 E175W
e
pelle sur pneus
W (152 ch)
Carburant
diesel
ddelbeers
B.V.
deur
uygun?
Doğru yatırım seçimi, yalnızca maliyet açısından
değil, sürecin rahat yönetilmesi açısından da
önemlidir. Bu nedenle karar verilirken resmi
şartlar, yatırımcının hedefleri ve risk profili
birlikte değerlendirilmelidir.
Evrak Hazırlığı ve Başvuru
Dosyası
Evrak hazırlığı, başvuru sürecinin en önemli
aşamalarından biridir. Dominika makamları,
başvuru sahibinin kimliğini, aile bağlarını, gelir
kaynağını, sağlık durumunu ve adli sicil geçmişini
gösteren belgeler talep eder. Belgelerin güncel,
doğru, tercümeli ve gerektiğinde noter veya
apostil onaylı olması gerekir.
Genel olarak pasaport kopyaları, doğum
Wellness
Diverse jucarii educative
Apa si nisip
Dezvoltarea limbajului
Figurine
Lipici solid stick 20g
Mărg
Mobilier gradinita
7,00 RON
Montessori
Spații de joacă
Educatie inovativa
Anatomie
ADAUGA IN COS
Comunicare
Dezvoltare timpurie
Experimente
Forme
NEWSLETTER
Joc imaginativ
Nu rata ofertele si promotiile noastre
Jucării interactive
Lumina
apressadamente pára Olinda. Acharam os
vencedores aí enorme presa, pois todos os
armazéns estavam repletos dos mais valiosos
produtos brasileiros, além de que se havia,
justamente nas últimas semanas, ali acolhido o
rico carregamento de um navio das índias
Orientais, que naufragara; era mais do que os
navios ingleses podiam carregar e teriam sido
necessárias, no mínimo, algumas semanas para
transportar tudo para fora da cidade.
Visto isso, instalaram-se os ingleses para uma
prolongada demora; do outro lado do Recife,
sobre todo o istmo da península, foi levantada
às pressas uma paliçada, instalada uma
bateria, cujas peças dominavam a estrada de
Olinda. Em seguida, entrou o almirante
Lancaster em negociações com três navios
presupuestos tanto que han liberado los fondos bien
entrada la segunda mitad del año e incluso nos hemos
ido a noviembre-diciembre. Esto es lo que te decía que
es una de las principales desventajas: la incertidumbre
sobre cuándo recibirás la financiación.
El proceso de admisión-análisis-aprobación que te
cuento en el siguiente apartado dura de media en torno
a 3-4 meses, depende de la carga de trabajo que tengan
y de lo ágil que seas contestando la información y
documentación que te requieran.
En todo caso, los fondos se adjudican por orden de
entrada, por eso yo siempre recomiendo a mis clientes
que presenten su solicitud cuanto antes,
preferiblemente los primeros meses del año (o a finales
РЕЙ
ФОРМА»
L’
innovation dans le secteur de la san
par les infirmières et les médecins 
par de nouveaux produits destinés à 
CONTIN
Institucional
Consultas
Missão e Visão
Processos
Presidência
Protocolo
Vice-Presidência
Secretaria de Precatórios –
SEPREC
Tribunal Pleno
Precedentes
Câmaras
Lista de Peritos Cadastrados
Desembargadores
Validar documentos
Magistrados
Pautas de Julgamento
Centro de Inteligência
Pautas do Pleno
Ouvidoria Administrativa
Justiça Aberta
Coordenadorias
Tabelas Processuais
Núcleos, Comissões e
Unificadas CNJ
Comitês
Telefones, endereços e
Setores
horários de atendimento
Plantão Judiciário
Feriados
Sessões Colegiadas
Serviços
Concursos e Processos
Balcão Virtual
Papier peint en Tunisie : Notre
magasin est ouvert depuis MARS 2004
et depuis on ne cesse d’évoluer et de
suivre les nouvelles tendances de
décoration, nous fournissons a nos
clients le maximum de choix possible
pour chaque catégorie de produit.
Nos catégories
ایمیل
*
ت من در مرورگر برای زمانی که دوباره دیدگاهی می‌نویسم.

====================

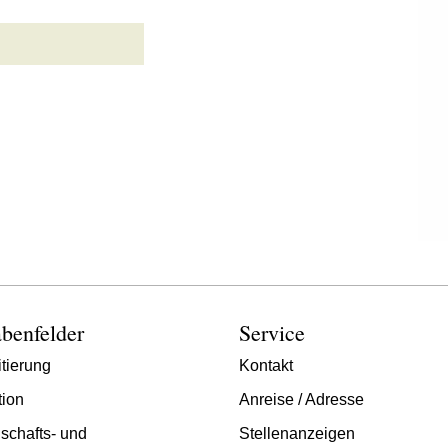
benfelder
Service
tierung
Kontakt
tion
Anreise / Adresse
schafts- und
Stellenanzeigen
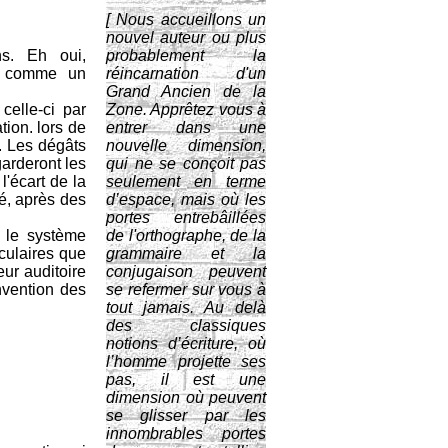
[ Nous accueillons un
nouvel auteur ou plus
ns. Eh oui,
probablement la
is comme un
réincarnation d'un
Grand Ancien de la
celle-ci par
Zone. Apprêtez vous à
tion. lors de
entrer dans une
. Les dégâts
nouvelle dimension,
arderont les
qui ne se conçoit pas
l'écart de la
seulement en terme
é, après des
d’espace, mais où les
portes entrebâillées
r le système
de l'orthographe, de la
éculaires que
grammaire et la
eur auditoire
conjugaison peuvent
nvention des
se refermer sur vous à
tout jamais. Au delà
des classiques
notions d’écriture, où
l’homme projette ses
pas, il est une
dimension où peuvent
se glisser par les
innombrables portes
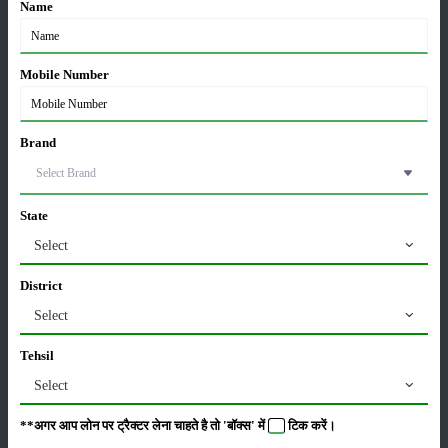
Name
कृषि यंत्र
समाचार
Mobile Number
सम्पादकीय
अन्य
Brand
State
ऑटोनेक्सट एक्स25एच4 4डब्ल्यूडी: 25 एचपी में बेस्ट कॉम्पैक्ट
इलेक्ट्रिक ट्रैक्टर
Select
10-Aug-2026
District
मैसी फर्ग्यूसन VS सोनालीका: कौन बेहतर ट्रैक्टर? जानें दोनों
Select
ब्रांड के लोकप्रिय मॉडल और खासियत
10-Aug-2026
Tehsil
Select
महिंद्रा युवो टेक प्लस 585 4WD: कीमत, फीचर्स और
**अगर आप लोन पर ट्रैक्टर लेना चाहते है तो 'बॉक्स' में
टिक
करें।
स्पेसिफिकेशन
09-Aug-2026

====================

| PROBLEM |
Each line of the entries above that includes the string "portes" should be copied out.

| WORKED SOLUTION |
portes entrebâillées
innombrables portes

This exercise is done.